Narcisse blessé par l'intelligence artificielle
25 septembre 2023
On connaît Narcisse, qui, dans la mythologie grecque, adore admirer son reflet dans un lac, à tel point qu’il finit par tomber dedans et s’y noyer.
De là vient l’adjectif « narcissique », qui désigne une personne qui s’aime de manière démesurée, du moins en apparence.
C’est Freud, dans son « Introduction à la psychanalyse » (1916), qui parle alors de « blessure narcissique » pour évoquer les détériorations de l’amour que nous avons pour nous-mêmes.
Freud évoque en fait l’humanité tout entière qui se serait vu infliger par la science trois blessures narcissiques, qui ont fait chavirer la conviction que l’Homme était au centre de l’Univers.
Première blessure : Non, nous dit Copernic, la terre n’est pas au centre de l’univers, mais ne forme qu’une parcelle insignifiante du système cosmique, dont nous pouvons à peine nous représenter la grandeur.
Deuxième blessure : Non, nous dit la recherche biologique, et Darwin, l’homme n’a pas une place privilégiée dans l’ordre de la création, et sa descendance animale démontre qu’il n’est qu’un animal parmi les autres.

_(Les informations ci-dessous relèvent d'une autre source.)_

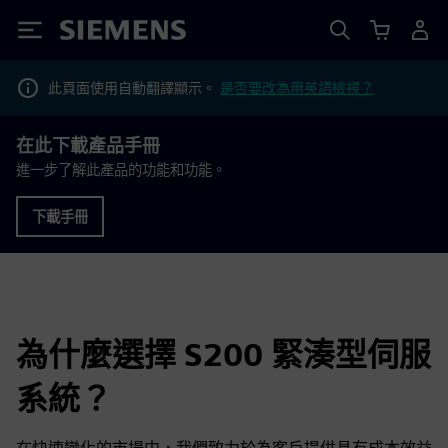
Siemens
此頁面使用自動翻譯顯示。
是否要改為用英語檢視？
在此下載產品手冊
進一步了解此產品的功能和功能。
下載手冊
為什麼選擇 S200 緊湊型伺服
系統？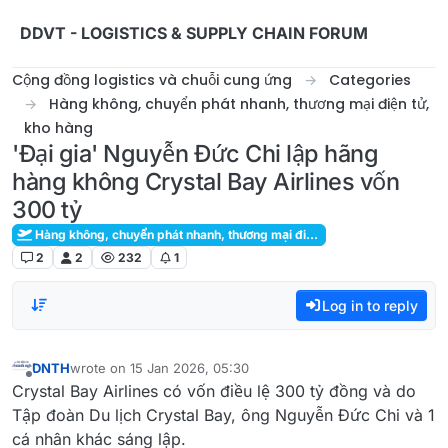
Skip to content
DDVT - LOGISTICS & SUPPLY CHAIN FORUM
Cộng đồng logistics và chuỗi cung ứng
Categories
Hàng không, chuyển phát nhanh, thương mại điện tử,
kho hàng
'Đại gia' Nguyễn Đức Chi lập hãng
hàng không Crystal Bay Airlines vốn
300 tỷ
Hàng không, chuyển phát nhanh, thương mại điện tử, kho hàng
2
2
232
1
Log in to reply
DNTH
wrote on
15 Jan 2026, 05:30
last edited by
Offline
Crystal Bay Airlines có vốn điều lệ 300 tỷ đồng và do
Tập đoàn Du lịch Crystal Bay, ông Nguyễn Đức Chi và 1
cá nhân khác sáng lập.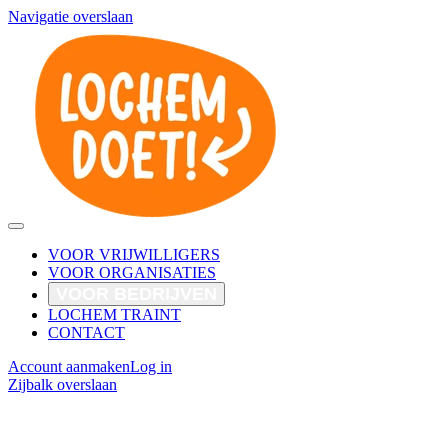
Navigatie overslaan
VOOR VRIJWILLIGERS
VOOR ORGANISATIES
VOOR BEDRIJVEN
LOCHEM TRAINT
CONTACT
Account aanmaken
Log in
Zijbalk overslaan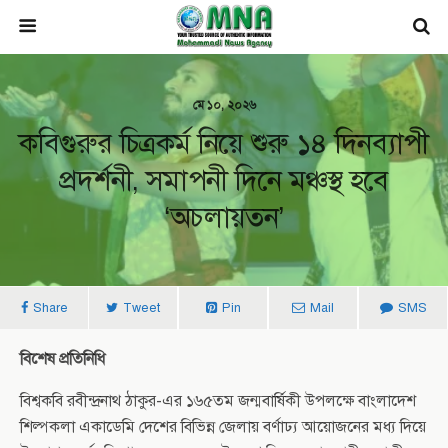
মে ১০, ২০২৬
কবিগুরুর চিত্রকর্ম নিয়ে শুরু ১৪ দিনব্যাপী
প্রদর্শনী, সমাপনী দিনে মঞ্চস্থ হবে
‘অচলায়তন’
Share
Tweet
Pin
Mail
SMS
বিশেষ প্রতিনিধি
বিশ্বকবি রবীন্দ্রনাথ ঠাকুর-এর ১৬৫তম জন্মবার্ষিকী উপলক্ষে বাংলাদেশ
শিল্পকলা একাডেমি দেশের বিভিন্ন জেলায় বর্ণাঢ্য আয়োজনের মধ্য দিয়ে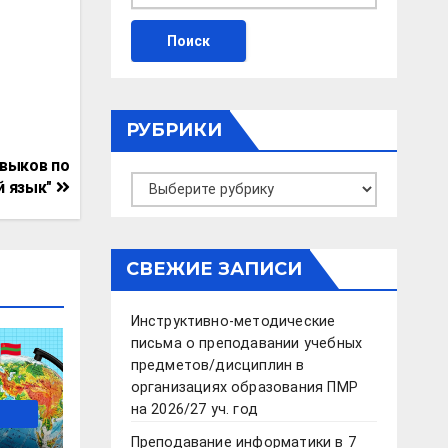
РУБРИКИ
авыков по
Рубрики
й язык"
СВЕЖИЕ ЗАПИСИ
Инструктивно-методические
письма о преподавании учебных
предметов/дисциплин в
организациях образования ПМР
на 2026/27 уч. год
Преподавание информатики в 7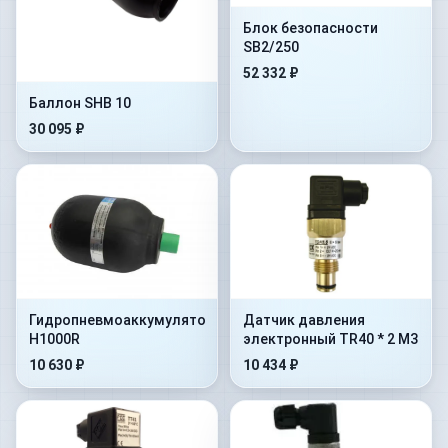
Блок безопасности
SB2/250
52 332 ₽
Баллон SHB 10
30 095 ₽
Гидропневмоаккумулятор
Датчик давления
H1000R
электронный TR40 * 2 M3
10 630 ₽
10 434 ₽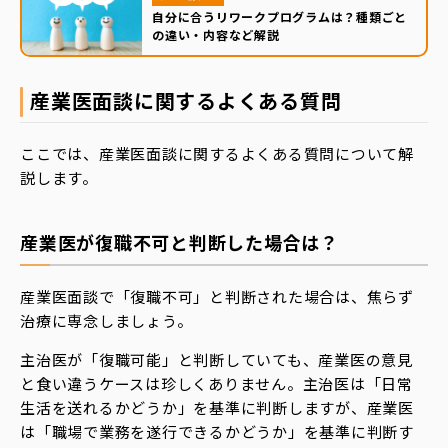
自分に合うリワークプログラムは？種類ごと
の違い・内容など解説
産業医面談に関するよくある質問
ここでは、産業医面談に関するよくある質問について解
説します。
産業医が復職不可と判断した場合は？
産業医面談で「復職不可」と判断された場合は、焦らず
治療に専念しましょう。
主治医が「復職可能」と判断していても、産業医の意見
と食い違うケースは珍しくありません。主治医は「日常
生活を送れるかどうか」を基準に判断しますが、産業医
は「職場で業務を遂行できるかどうか」を基準に判断す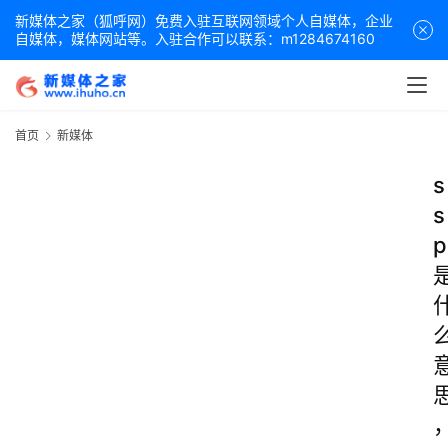
新媒体之家（狐呼网）免费入驻互联网领域个人自媒体，企业
自媒体，媒体网站等。入驻合作可以联系：m1284674160
首页
新媒体
s
s
p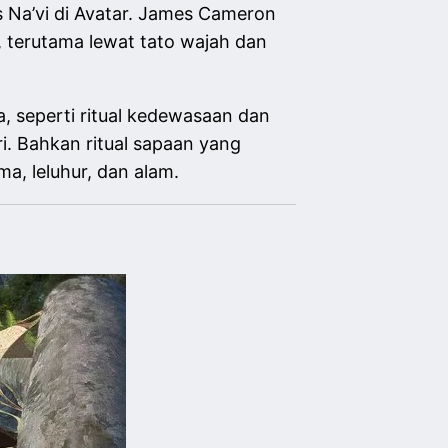
s Na’vi di Avatar. James Cameron
, terutama lewat tato wajah dan
na, seperti ritual kedewasaan dan
i. Bahkan ritual sapaan yang
, leluhur, dan alam.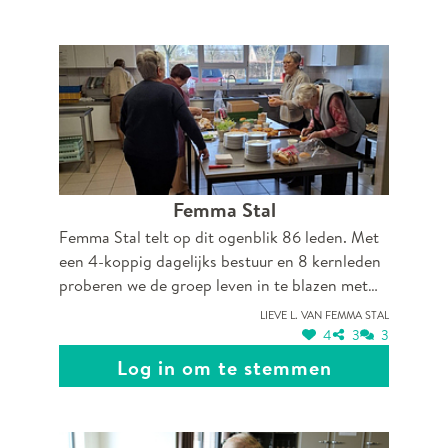
Femma Stal
Femma Stal telt op dit ogenblik 86 leden. Met
een 4-koppig dagelijks bestuur en 8 kernleden
proberen we de groep leven in te blazen met
leuke activiteiten (ontmoetingen, uitstappen,
Lieve L. van Femma Stal
crea-avonden, zwemmen, yoga, workshops...)
4
3
3
aan te bieden. De groep DB en de kernleden
Log in om te stemmen
worden ouder en hier en daar komen kwaaltjes
de kop opduiken. Toch staat opgeven niet in
hun boek. Daarom een welgemeend dank je wel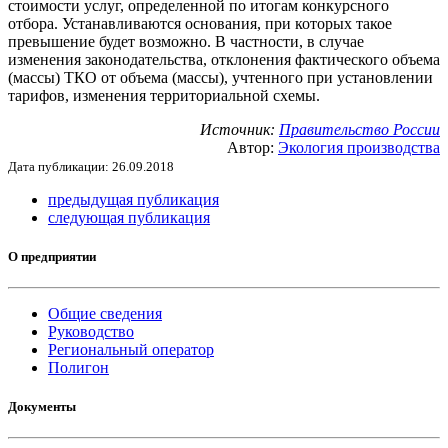
стоимости услуг, определенной по итогам конкурсного
отбора. Устанавливаются основания, при которых такое
превышение будет возможно. В частности, в случае
изменения законодательства, отклонения фактического объема
(массы) ТКО от объема (массы), учтенного при установлении
тарифов, изменения территориальной схемы.
Источник:
Правительство России
Автор:
Экология производства
Дата публикации: 26.09.2018
предыдущая публикация
следующая публикация
О предприятии
Общие сведения
Руководство
Региональный оператор
Полигон
Документы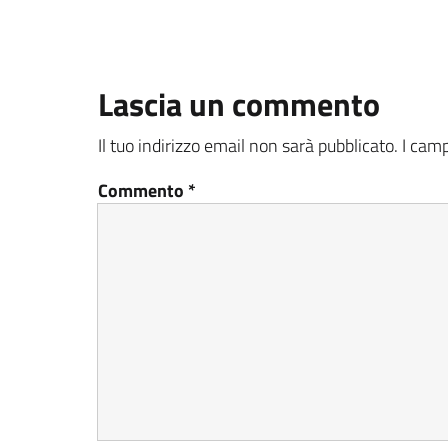
Lascia un commento
Il tuo indirizzo email non sarà pubblicato.
I camp
Commento
*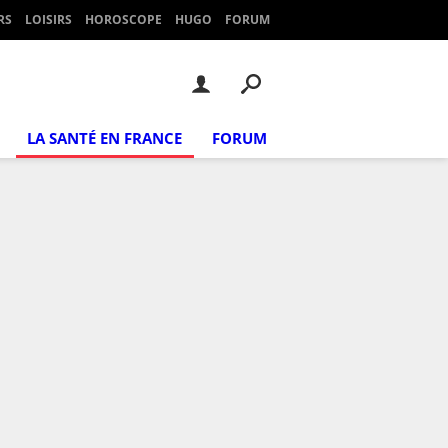
RS
LOISIRS
HOROSCOPE
HUGO
FORUM
LA SANTÉ EN FRANCE
FORUM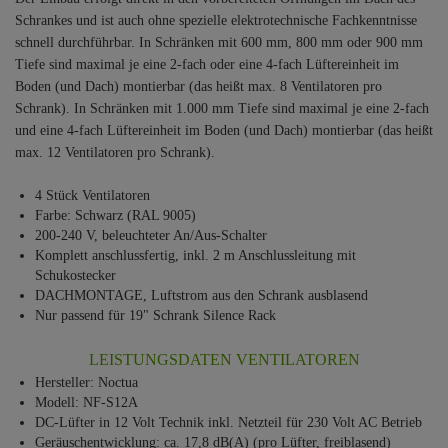
Schrankes und ist auch ohne spezielle elektrotechnische Fachkenntnisse
schnell durchführbar. In Schränken mit 600 mm, 800 mm oder 900 mm
Tiefe sind maximal je eine 2-fach oder eine 4-fach Lüftereinheit im
Boden (und Dach) montierbar (das heißt max. 8 Ventilatoren pro
Schrank). In Schränken mit 1.000 mm Tiefe sind maximal je eine 2-fach
und eine 4-fach Lüftereinheit im Boden (und Dach) montierbar (das heißt
max. 12 Ventilatoren pro Schrank).
4 Stück Ventilatoren
Farbe: Schwarz (RAL 9005)
200-240 V, beleuchteter An/Aus-Schalter
Komplett anschlussfertig, inkl. 2 m Anschlussleitung mit
Schukostecker
DACHMONTAGE, Luftstrom aus den Schrank ausblasend
Nur passend für 19" Schrank Silence Rack
LEISTUNGSDATEN VENTILATOREN
Hersteller: Noctua
Modell: NF-S12A
DC-Lüfter in 12 Volt Technik inkl. Netzteil für 230 Volt AC Betrieb
Geräuschentwicklung: ca. 17,8 dB(A) (pro Lüfter, freiblasend)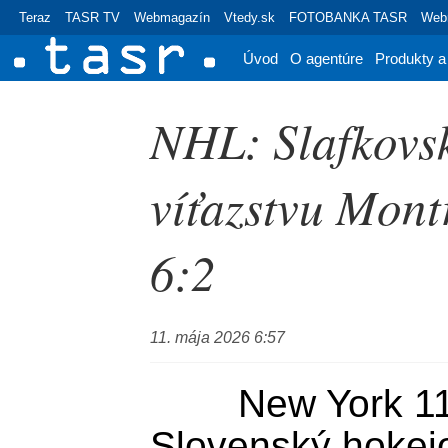
Teraz
TASR TV
Webmagazín
Vtedy.sk
FOTOBANKA TASR
Webr
Úvod
O agentúre
Produkty a
NHL: Slafkovsk
víťazstvu Mont
6:2
11. mája 2026 6:57
	New York 11. mája (TASR) - 
Slovenský hokejo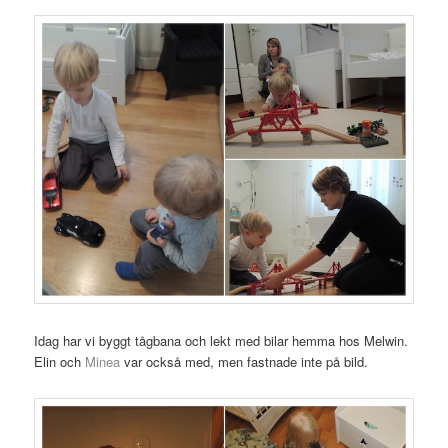
Idag har vi byggt tågbana och lekt med bilar hemma hos Melwin.
Elin och
Minea
var också med, men fastnade inte på bild.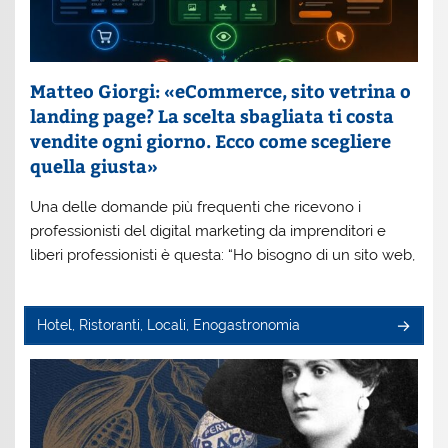
Matteo Giorgi: «eCommerce, sito vetrina o
landing page? La scelta sbagliata ti costa
vendite ogni giorno. Ecco come scegliere
quella giusta»
Una delle domande più frequenti che ricevono i
professionisti del digital marketing da imprenditori e
liberi professionisti è questa: “Ho bisogno di un sito web,
Hotel, Ristoranti, Locali, Enogastronomia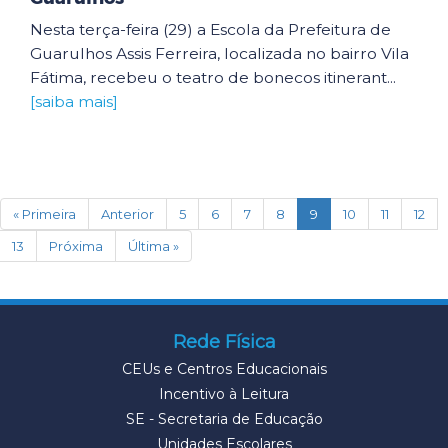
Nesta terça-feira (29) a Escola da Prefeitura de
Guarulhos Assis Ferreira, localizada no bairro Vila
Fátima, recebeu o teatro de bonecos itinerant...
[saiba mais]
(current)
« Primeira
Anterior
5
6
7
8
9
10
11
12
13
Próxima
Última »
Rede Física
CEUs e Centros Educacionais
Incentivo à Leitura
SE - Secretaria de Educação
Unidades Escolares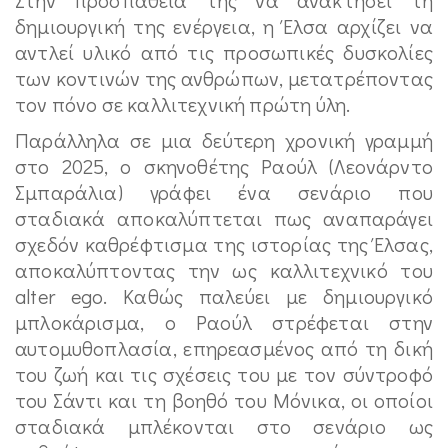
δημιουργική της ενέργεια, η Έλσα αρχίζει να
αντλεί υλικό από τις προσωπικές δυσκολίες
των κοντινών της ανθρώπων, μετατρέποντας
τον πόνο σε καλλιτεχνική πρώτη ύλη.
Παράλληλα σε μια δεύτερη χρονική γραμμή
στο 2025, ο σκηνοθέτης Ραούλ (Λεονάρντο
Σμπαράλια) γράφει ένα σενάριο που
σταδιακά αποκαλύπτεται πως αναπαράγει
σχεδόν καθρέφτισμα της ιστορίας της Έλσας,
αποκαλύπτοντας την ως καλλιτεχνικό του
alter ego. Καθώς παλεύει με δημιουργικό
μπλοκάρισμα, ο Ραούλ στρέφεται στην
αυτομυθοπλασία, επηρεασμένος από τη δική
του ζωή και τις σχέσεις του με τον σύντροφό
του Σάντι και τη βοηθό του Μόνικα, οι οποίοι
σταδιακά μπλέκονται στο σενάριο ως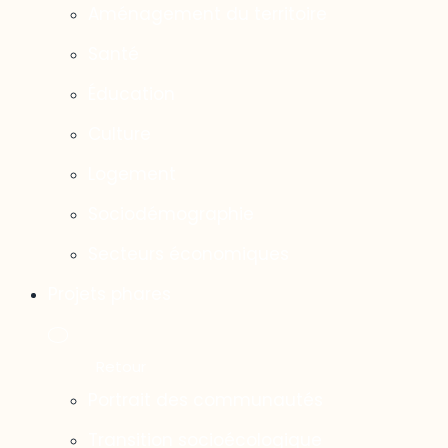
Aménagement du territoire
Santé
Éducation
Culture
Logement
Sociodémographie
Secteurs économiques
Projets phares
Portrait des communautés
Transition socioécologique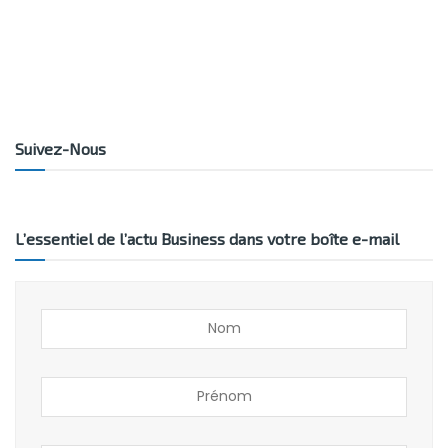
Suivez-Nous
L’essentiel de l’actu Business dans votre boîte e-mail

Troisième blessure : C’est la psychanalyse, et donc Freud, qui nous montre que «Le Moi n’est pas maître dans sa propre maison », et que cette maison, autrement dit la psyché humaine, est régie par l’omnipotence de l’inconscient. Même si certains ont fait remarquer que la psychanalyse n'était peut-être pas tant une science que ça.
Mais on est peut-être confronté aujourd’hui à une quatrième blessure narcissique.
Quelle est donc cette quatrième blessure narcissique ?
C’est l’hypothèse de Catherine Malabou, philosophe experte de Hegel et des neurosciences : L’intelligence artificielle est la quatrième blessure narcissique de l’humanité, en venant challenger l’homme sur ce qu’il pensait exclusif de sa personnalité, son intelligence. L’intelligence artificielle est « la capture de l’intelligence par sa propre simulation ».
Elle exprime l’évolution de sa pensée dans les quelques lignes de la préface de l’édition 2021 de son ouvrage, « Métamorphoses de l’intelligence » :
« Il m’a fallu beaucoup de temps pour parvenir à appréhender lucidement mais avec une relative sérénité les métamorphoses de l’intelligence. A travers elles, je retrace mon propre parcours. J’ai moi aussi résisté au devenir artificiel. J’ai moi aussi longtemps opposé la plasticité du cerveau à la rigidité de la machine. Je reconnais aujourd’hui mes erreurs et pose un regard nouveau sur cette opposition qui, du même coup, tend à s’effacer ».
Pour elle, nous devons aujourd’hui accepter cette quatrième blessure narcissique et réinventer une nouvelle forme de confiance en la machine, pour créer les coopérations et accepter de perdre le contrôle, et passer à une « construction démocratique de l’intelligence collective » où la machine a aussi sa place.
Dans cette construction, la frontière historique que l’on mettait entre intelligence humaine et IA est en train de disparaître. Et il ne s’agit d’en avoir peur mais de trouver ces nouvelles coopérations.
Pour Catherine Malabou, Laurent Alexandre et Harari se trompent :
« Laurent Alexandre, Harari et son livre Homo Deus… Ces gens-là ne font qu’écrire et dire ce que la foule veut entendre. Or, je ne pense pas qu’on puisse écrire quoi que ce soit de pertinent à partir d’une sorte de peur. La peur n’est jamais un moteur intellectuel. Il vaut mieux essayer de comprendre la complexité plutôt que d’agiter les peurs. »
La 4ème révolution industrielle sera celle qui comprendra cette complexité.